We introduce efficient algorithms for approximate sampling from symmetric Gibbs distributions on the sparse random (hyper)graph. The examples we consider include (but are not restricted to) important distributions on spin systems and spin-glasses such as the q state antiferromagnetic Potts model for $q\geq 2$, including the colourings, the uniform distributions over the Not-All-Equal solutions of random k-CNF formulas. Finally, we present an algorithm for sampling from the spin-glass distribution called the k-spin model. To our knowledge this is the first, rigorously analysed, efficient algorithm for spin-glasses which operates in a non trivial range of the parameters. Our approach builds on the one that was introduced in [Efthymiou: SODA 2012]. For a symmetric Gibbs distribution $\mu$ on a random (hyper)graph whose parameters are within an certain range, our algorithm has the following properties: with probability $1-o(1)$ over the input instances, it generates a configuration which is distributed within total variation distance $n^{-\Omega(1)}$ from $\mu$. The time complexity is $O((n\log n)^2)$. The algorithm requires a range of the parameters which, for the graph case, coincide with the tree-uniqueness region, parametrised w.r.t. the expected degree d. For the hypergraph case, where uniqueness is less restrictive, we go beyond uniqueness. Our approach utilises in a novel way the notion of contiguity between Gibbs distributions and the so-called teacher-student model.

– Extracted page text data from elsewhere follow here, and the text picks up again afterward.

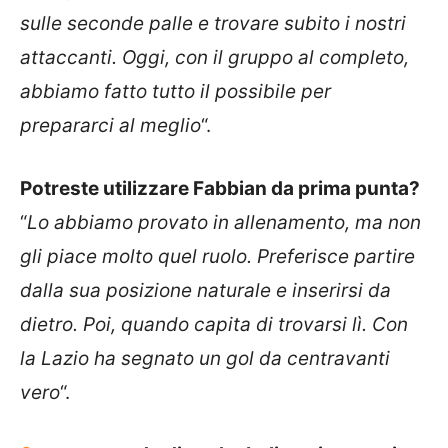
sulle seconde palle e trovare subito i nostri
attaccanti. Oggi, con il gruppo al completo,
abbiamo fatto tutto il possibile per
prepararci al meglio
“.
Potreste utilizzare Fabbian da prima punta?
“
Lo abbiamo provato in allenamento, ma non
gli piace molto quel ruolo. Preferisce partire
dalla sua posizione naturale e inserirsi da
dietro. Poi, quando capita di trovarsi lì. Con
la Lazio ha segnato un gol da centravanti
vero
“.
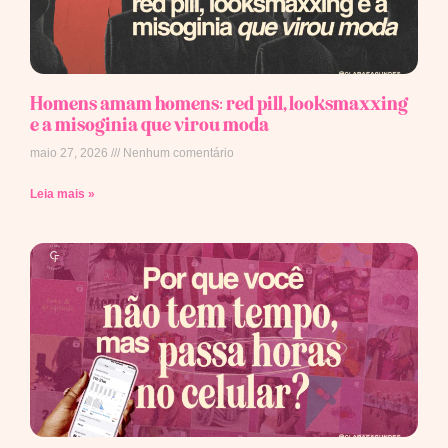
Homens amam homens: red pill, looksmaxxing
e a misoginia que virou moda
maio 27, 2026
Nenhum comentário
Leia mais »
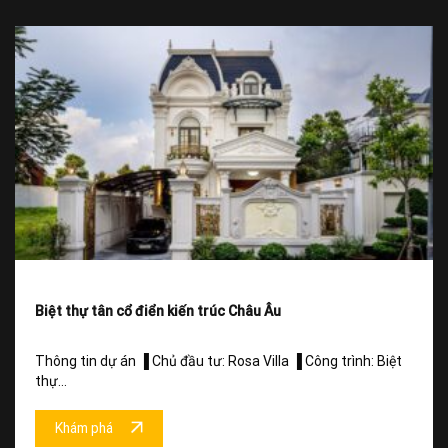
Biệt thự tân cổ điển kiến trúc Châu Âu
Thông tin dự án ▐ Chủ đầu tư: Rosa Villa ▐ Công trình: Biệt
thự...
Khám phá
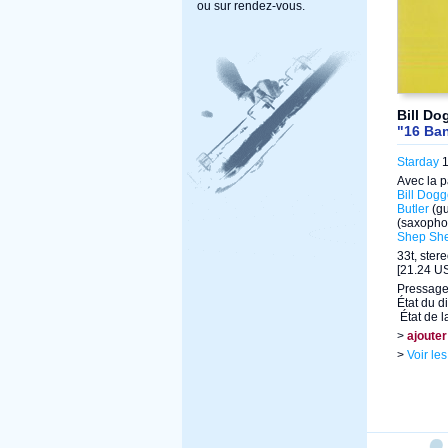
ou sur rendez-vous.
Bill D
"16 Ban
Starday
1
Avec la p
Bill Dogg
Butler
(gu
(saxopho
Shep Sh
33t, ster
[21.24 US
Pressag
État du d
État de l
>
ajouter
>
Voir le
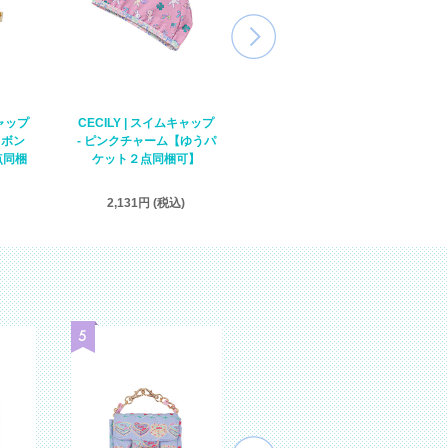
キャップ
CECILY | スイムキャップ
CECILY | スイムキャップ
リボン
- ピンクチャーム【ゆうパ
- プリズムユニコーン【ゆ
点同梱
ケット２点同梱可】
うパケット２点同梱可】
2,131円 (税込)
3,045円 (税込)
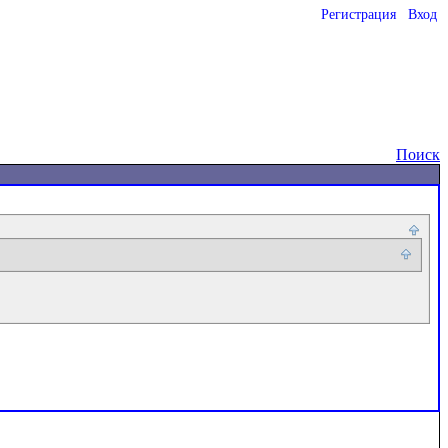
Регистрация
Вход
o
Поиск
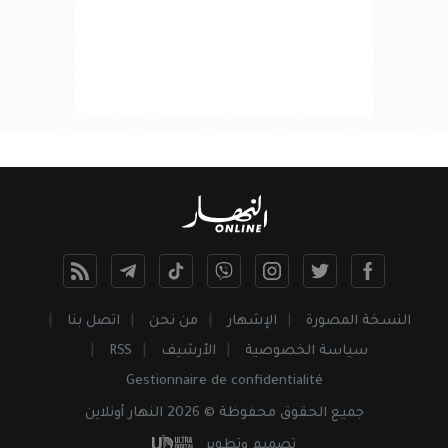
النسخة المصورة
الإشهار
من نحن
اتصل بنا
سياسة الخصوصية
الأرشيف
RSS
Gestionnaire de confidentialité
جميع
الحقوق
محفوظة © 2026 النهار أونلاين
تصميم وتطوير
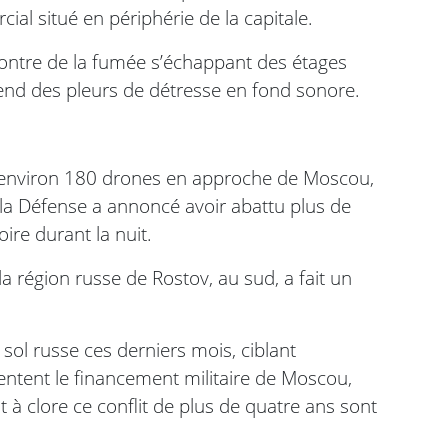
al situé en périphérie de la capitale.
ontre de la fumée s’échappant des étages
end des pleurs de détresse en fond sonore.
é environ 180 drones en approche de Moscou,
 la Défense a annoncé avoir abattu plus de
ire durant la nuit.
 région russe de Rostov, au sud, a fait un
 sol russe ces derniers mois, ciblant
entent le financement militaire de Moscou,
 à clore ce conflit de plus de quatre ans sont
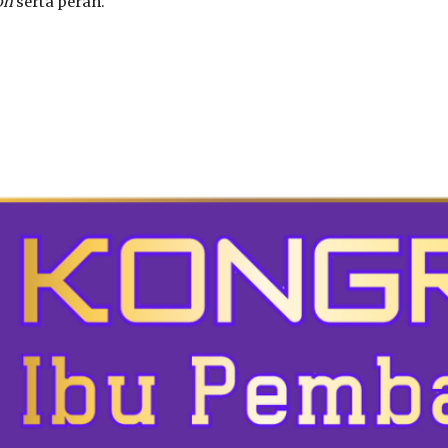
on
serta peran.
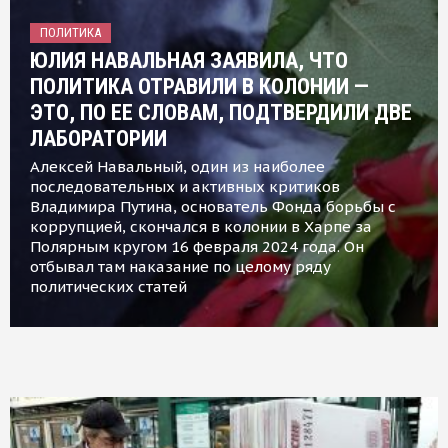
ПОЛИТИКА
ЮЛИЯ НАВАЛЬНАЯ ЗАЯВИЛА, ЧТО
ПОЛИТИКА ОТРАВИЛИ В КОЛОНИИ —
ЭТО, ПО ЕЕ СЛОВАМ, ПОДТВЕРДИЛИ ДВЕ
ЛАБОРАТОРИИ
Алексей Навальный, один из наиболее
последовательных и активных критиков
Владимира Путина, основатель Фонда борьбы с
коррупцией, скончался в колонии в Харпе за
Полярным кругом 16 февраля 2024 года. Он
отбывал там наказание по целому ряду
политических статей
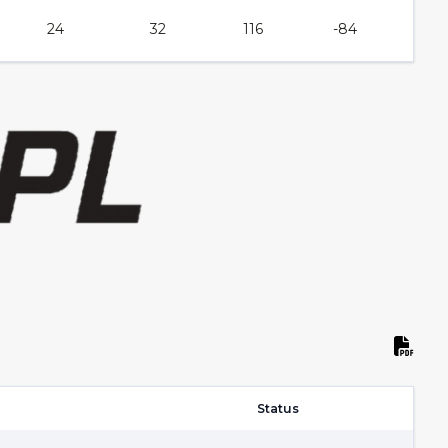
24
32
116
-84
Status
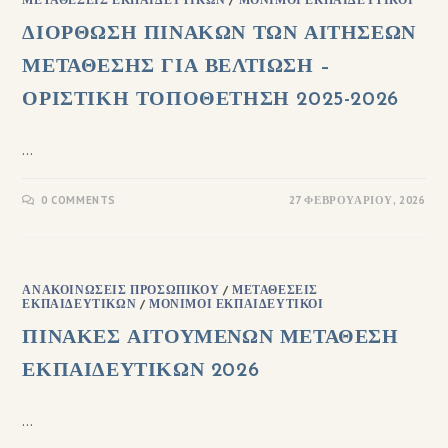
ΔΙΟΡΘΩΣΗ ΠΙΝΑΚΩΝ ΤΩΝ ΑΙΤΗΣΕΩΝ
ΜΕΤΑΘΕΣΗΣ ΓΙΑ ΒΕΛΤΙΩΣΗ –
ΟΡΙΣΤΙΚΗ ΤΟΠΟΘΕΤΗΣΗ 2025-2026
…
0 COMMENTS
27 ΦΕΒΡΟΥΑΡΊΟΥ, 2026
ΑΝΑΚΟΙΝΏΣΕΙΣ ΠΡΟΣΩΠΙΚΟΎ
/
ΜΕΤΑΘΈΣΕΙΣ
ΕΚΠΑΙΔΕΥΤΙΚΏΝ
/
ΜΌΝΙΜΟΙ ΕΚΠΑΙΔΕΥΤΙΚΟΊ
ΠΙΝΑΚΕΣ ΑΙΤΟΥΜΕΝΩΝ ΜΕΤΑΘΕΣΗ
ΕΚΠΑΙΔΕΥΤΙΚΩΝ 2026
…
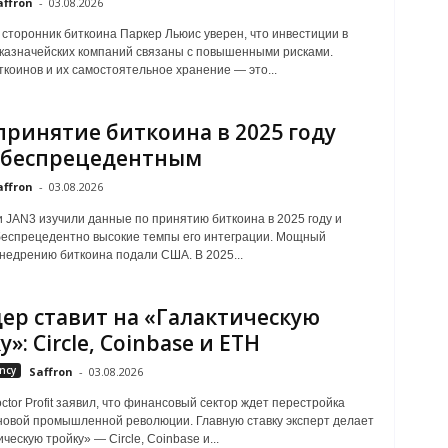
affron
-
03.08.2026
 сторонник биткоина Паркер Льюис уверен, что инвестиции в
казначейских компаний связаны с повышенными рисками.
ткоинов и их самостоятельное хранение — это...
 принятие биткоина в 2025 году
 беспрецедентным
affron
-
03.08.2026
 JAN3 изучили данные по принятию биткоина в 2025 году и
еспрецедентно высокие темпы его интеграции. Мощный
внедрению биткоина подали США. В 2025...
ер ставит на «Галактическую
»: Circle, Coinbase и ETH
ncy
Saffron
-
03.08.2026
ctor Profit заявил, что финансовый сектор ждет перестройка
овой промышленной революции. Главную ставку эксперт делает
ческую тройку» — Circle, Coinbase и...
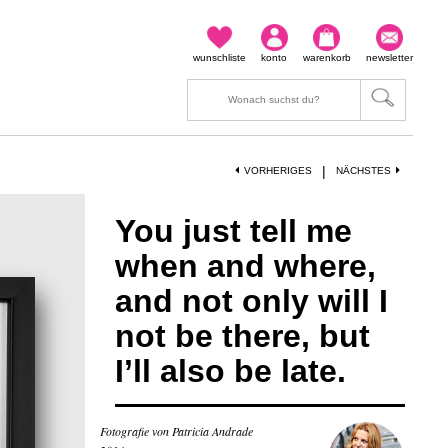
wunschliste
konto
warenkorb
newsletter
|
VORHERIGES
NÄCHSTES
You just tell me
when and where,
and not only will I
not be there, but
I’ll also be late.
Fotografie von Patricia Andrade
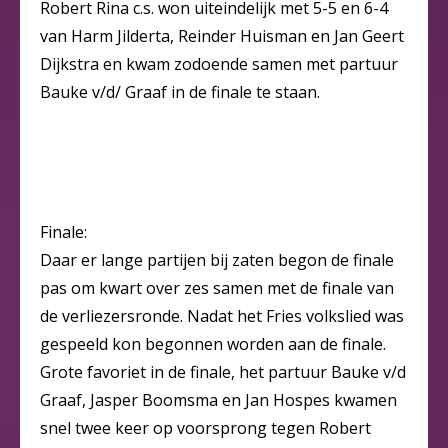
Robert Rina c.s. won uiteindelijk met 5-5 en 6-4
van Harm Jilderta, Reinder Huisman en Jan Geert
Dijkstra en kwam zodoende samen met partuur
Bauke v/d/ Graaf in de finale te staan.
Finale:
Daar er lange partijen bij zaten begon de finale
pas om kwart over zes samen met de finale van
de verliezersronde. Nadat het Fries volkslied was
gespeeld kon begonnen worden aan de finale.
Grote favoriet in de finale, het partuur Bauke v/d
Graaf, Jasper Boomsma en Jan Hospes kwamen
snel twee keer op voorsprong tegen Robert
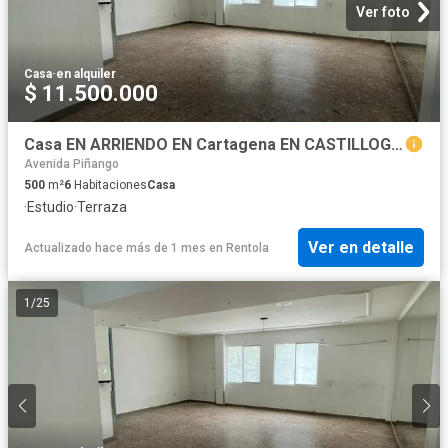
Ver foto
Casa
·
en alquiler
$ 11.500.000
Casa EN ARRIENDO EN Cartagena EN CASTILLOGRANDE 274644 $11.500.000
Avenida Piñango
500
m²
6
Habitaciones
Casa
·
Estudio
·
Terraza
Ver en detalle
Actualizado hace más de 1 mes
en
Rentola
1
/
25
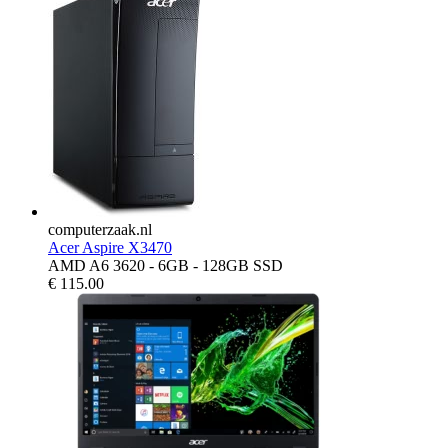
computerzaak.nl
Acer Aspire X3470
AMD A6 3620 - 6GB - 128GB SSD
€
115.00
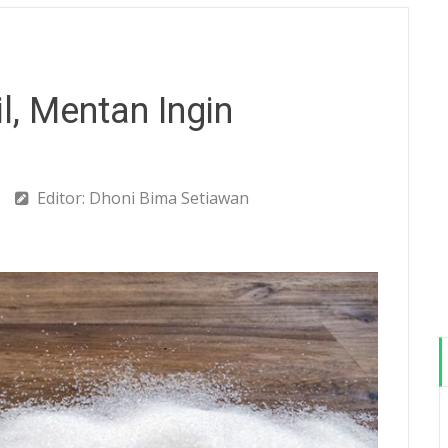
l, Mentan Ingin
Editor: Dhoni Bima Setiawan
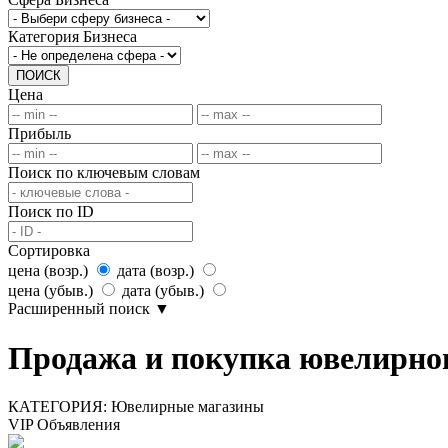
Категория Бизнеса
ПОИСК
Цена
Прибыль
Поиск по ключевым словам
Поиск по ID
Сортировка
цена (возр.)
дата (возр.)
цена (убыв.)
дата (убыв.)
Расширенный поиск
▼
Продажа и покупка ювелирног
КАТЕГОРИЯ:
Ювелирные магазины
VIP Объявления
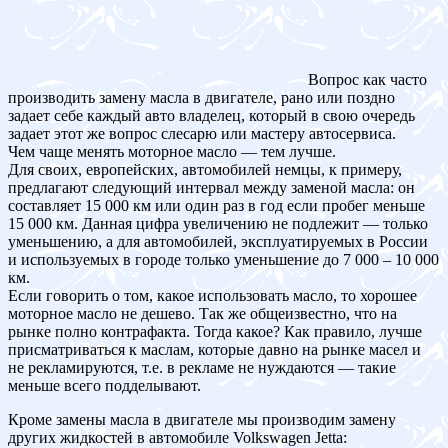
Вопрос как часто
производить замену масла в двигателе, рано или поздно
задает себе каждый авто владелец, который в свою очередь
задает этот же вопрос слесарю или мастеру автосервиса.
Чем чаще менять моторное масло — тем лучше.
Для своих, европейских, автомобилей немцы, к примеру,
предлагают следующий интервал между заменой масла: он
составляет 15 000 км или один раз в год если пробег меньше
15 000 км. Данная цифра увеличению не подлежит — только
уменьшению, а для автомобилей, эксплуатируемых в России
и используемых в городе только уменьшение до 7 000 – 10 000
км.
Если говорить о том, какое использовать масло, то хорошее
моторное масло не дешево. Так же общеизвестно, что на
рынке полно контрафакта. Тогда какое? Как правило, лучше
присматриваться к маслам, которые давно на рынке масел и
не рекламируются, т.е. в рекламе не нуждаются — такие
меньше всего подделывают.
Кроме замены масла в двигателе мы производим замену
других жидкостей в автомобиле Volkswagen Jetta:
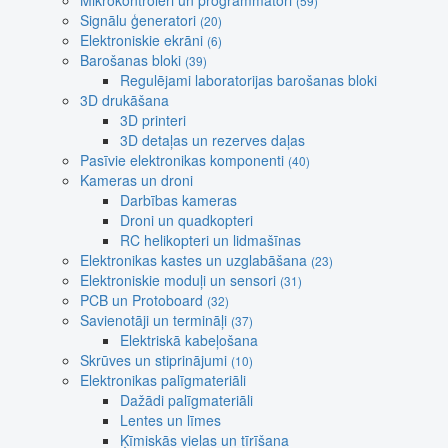
Mikrokontroleri un programmatori
(59)
Signālu ģeneratori
(20)
Elektroniskie ekrāni
(6)
Barošanas bloki
(39)
Regulējami laboratorijas barošanas bloki
3D drukāšana
3D printeri
3D detaļas un rezerves daļas
Pasīvie elektronikas komponenti
(40)
Kameras un droni
Darbības kameras
Droni un quadkopteri
RC helikopteri un lidmašīnas
Elektronikas kastes un uzglabāšana
(23)
Elektroniskie moduļi un sensori
(31)
PCB un Protoboard
(32)
Savienotāji un termināļi
(37)
Elektriskā kabeļošana
Skrūves un stiprinājumi
(10)
Elektronikas palīgmateriāli
Dažādi palīgmateriāli
Lentes un līmes
Ķīmiskās vielas un tīrīšana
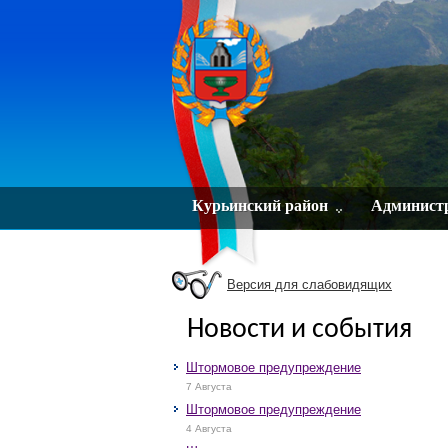
Курьинский район
Админист
Версия для слабовидящих
Новости и события
Штормовое предупреждение
7 Августа
Штормовое предупреждение
4 Августа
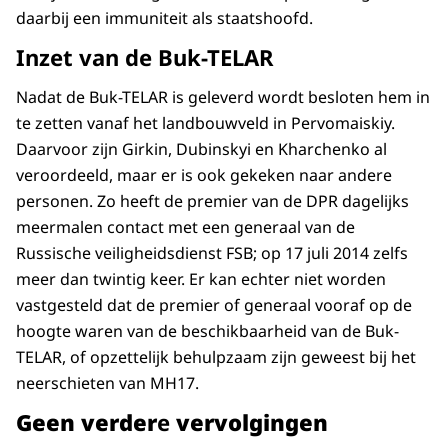
daarbij een immuniteit als staatshoofd.
Inzet van de Buk-TELAR
Nadat de Buk-TELAR is geleverd wordt besloten hem in
te zetten vanaf het landbouwveld in Pervomaiskiy.
Daarvoor zijn Girkin, Dubinskyi en Kharchenko al
veroordeeld, maar er is ook gekeken naar andere
personen. Zo heeft de premier van de DPR dagelijks
meermalen contact met een generaal van de
Russische veiligheidsdienst FSB; op 17 juli 2014 zelfs
meer dan twintig keer. Er kan echter niet worden
vastgesteld dat de premier of generaal vooraf op de
hoogte waren van de beschikbaarheid van de Buk-
TELAR, of opzettelijk behulpzaam zijn geweest bij het
neerschieten van MH17.
Geen verder
e
vervolgingen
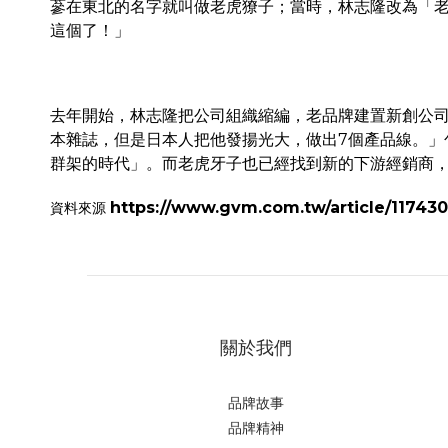
蔘在東北的名字就叫做老虎獠子；當時，林志隆改為「
這個了！」
去年開始，林志隆把公司組織縮編，老品牌建置新創公司
本雜誌，但是日本人把他發揚光大，做出7個產品線。
群架的時代」。而老虎牙子也已經找到新的下游經銷商
https://www.gvm.com.tw/article/117430
資料來源
關於我們
品牌故事
品牌精神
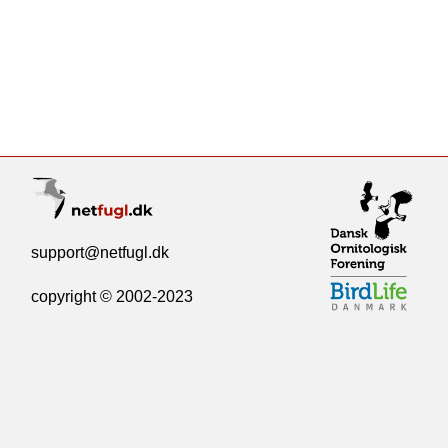
support@netfugl.dk
copyright © 2002-2023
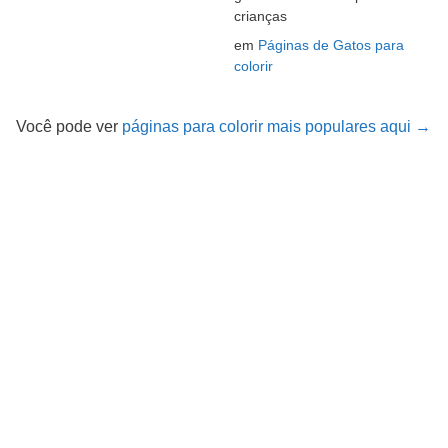
crianças
em
Páginas de Gatos para
colorir
Você pode ver
páginas para colorir mais populares aqui →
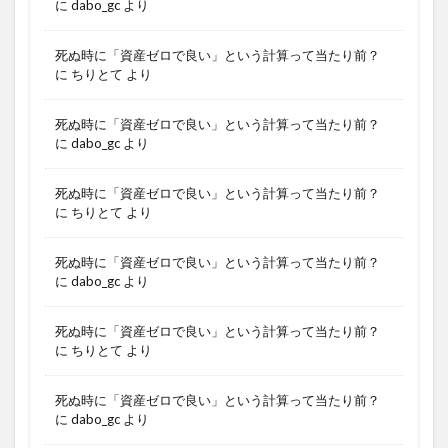
に
dabo_gc
より
死ぬ時に「資産ゼロで良い」という計算って当たり前？
に
ちりとて
より
死ぬ時に「資産ゼロで良い」という計算って当たり前？
に
dabo_gc
より
死ぬ時に「資産ゼロで良い」という計算って当たり前？
に
ちりとて
より
死ぬ時に「資産ゼロで良い」という計算って当たり前？
に
dabo_gc
より
死ぬ時に「資産ゼロで良い」という計算って当たり前？
に
ちりとて
より
死ぬ時に「資産ゼロで良い」という計算って当たり前？
に
dabo_gc
より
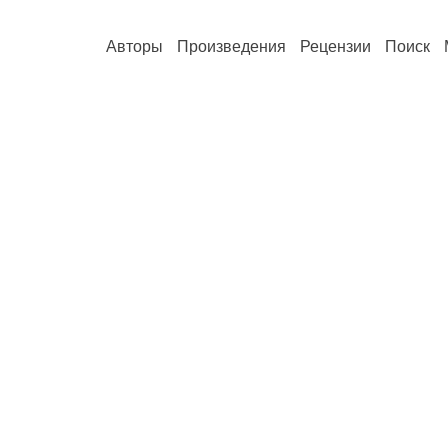
Авторы
Произведения
Рецензии
Поиск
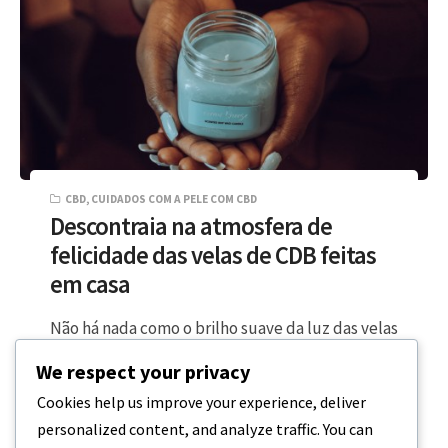
CBD
,
CUIDADOS COM A PELE COM CBD
Descontraia na atmosfera de
felicidade das velas de CDB feitas
em casa
Não há nada como o brilho suave da luz das velas
em conjunto com os efeitos super calmantes do
We respect your privacy
CBD…
Cookies help us improve your experience, deliver
personalized content, and analyze traffic. You can
2 MINUTOS DE LEITURA
25 DE OUTUBRO, 2023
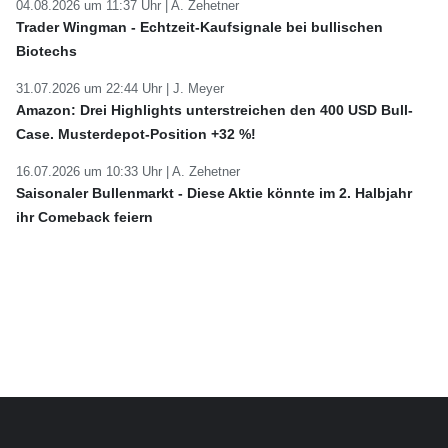
04.08.2026 um 11:37 Uhr |
A. Zehetner
Trader Wingman - Echtzeit-Kaufsignale bei bullischen
Biotechs
31.07.2026 um 22:44 Uhr |
J. Meyer
Amazon: Drei Highlights unterstreichen den 400 USD Bull-
Case. Musterdepot-Position +32 %!
16.07.2026 um 10:33 Uhr |
A. Zehetner
Saisonaler Bullenmarkt - Diese Aktie könnte im 2. Halbjahr
ihr Comeback feiern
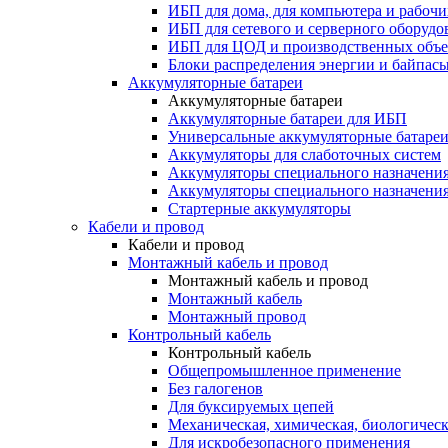
ИБП для дома, для компьютера и рабочи
ИБП для сетевого и серверного оборудо
ИБП для ЦОД и производственных объе
Блоки распределения энергии и байпас
Аккумуляторные батареи
Аккумуляторные батареи
Аккумуляторные батареи для ИБП
Универсальные аккумуляторные батаре
Аккумуляторы для слаботочных систем
Аккумуляторы специального назначени
Аккумуляторы специального назначения
Стартерные аккумуляторы
Кабели и провод
Кабели и провод
Монтажный кабель и провод
Монтажный кабель и провод
Монтажный кабель
Монтажный провод
Контрольный кабель
Контрольный кабель
Общепромышленное применение
Без галогенов
Для буксируемых цепей
Механическая, химическая, биологическ
Для искробезопасного применения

翻译：本文提出了针对稀疏随机(超)图上对称吉布斯分布近似采样的高效算法。所考虑的实例包括（但不限于）自旋系统与自旋玻璃中的重要分布，例如$q\geq 2$的$q$态反铁磁波茨模型（含图着色问题），以及随机$k$-CNF公式的Not-All-Equal解均匀分布。此外，我们提出了一种名为$k$-自旋模型的自旋玻璃分布采样算法。据我们所知，这是首个在非平凡参数区间内严格可分析的自旋玻璃高效采样算法。本方法基于[Efthymiou: SODA 2012]提出的框架。对于参数处于特定范围内的随机(超)图上的对称吉布斯分布$\mu$，该算法具有以下性质：在输入实例上以概率$1-o(1)$生成一个配置，该配置与目标分布$\mu$的全变差距离为$n^{-\Omega(1)}$。时间复杂度为$O((n\log n)^2)$。算法所需的参数范围在图中对应于以期望度$d$参数化的树唯一性区域；对于超图情形（唯一性约束较弱），本方法可突破唯一性限制。本文创新性地利用吉布斯分布与所谓"师生模型"之间的邻接性概念。